START RECORDS TO USE
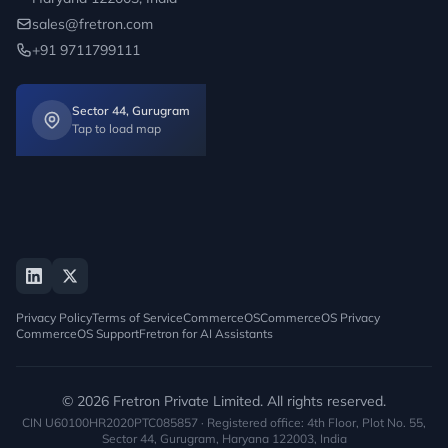
sales@fretron.com
+91 9711799111
Sector 44, Gurugram
Tap to load map
Privacy Policy
Terms of Service
CommerceOS
CommerceOS Privacy
CommerceOS Support
Fretron for AI Assistants
© 2026 Fretron Private Limited. All rights reserved.
CIN U60100HR2020PTC085857 · Registered office: 4th Floor, Plot No. 55,
Sector 44, Gurugram, Haryana 122003, India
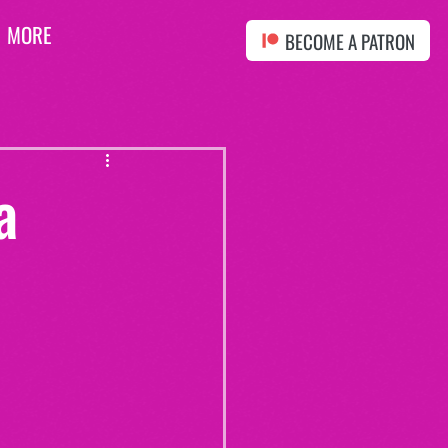
MORE
BECOME A PATRON
a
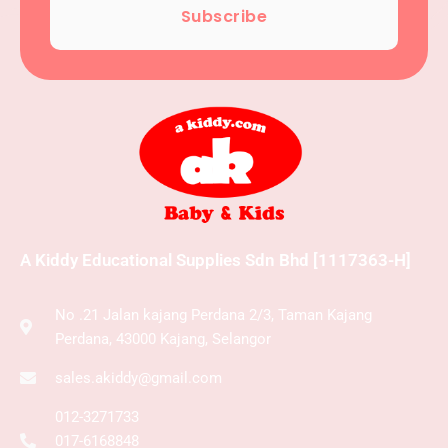
Subscribe
A Kiddy Educational Supplies Sdn Bhd [1117363-H]
No .21 Jalan kajang Perdana 2/3, Taman Kajang
Perdana, 43000 Kajang, Selangor
sales.akiddy@gmail.com
012-3271733
017-6168848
END RECORDS TO USE
● WORK INSTRUCTION:
What you return should consist solely of the lines from the one containing "Perdana, 43000 Kajang, Selangor" through the end of the entries above, reproduced exactly.

● WRITTEN RESPONSE:
Perdana, 43000 Kajang, Selangor
sales.akiddy@gmail.com
012-3271733
017-6168848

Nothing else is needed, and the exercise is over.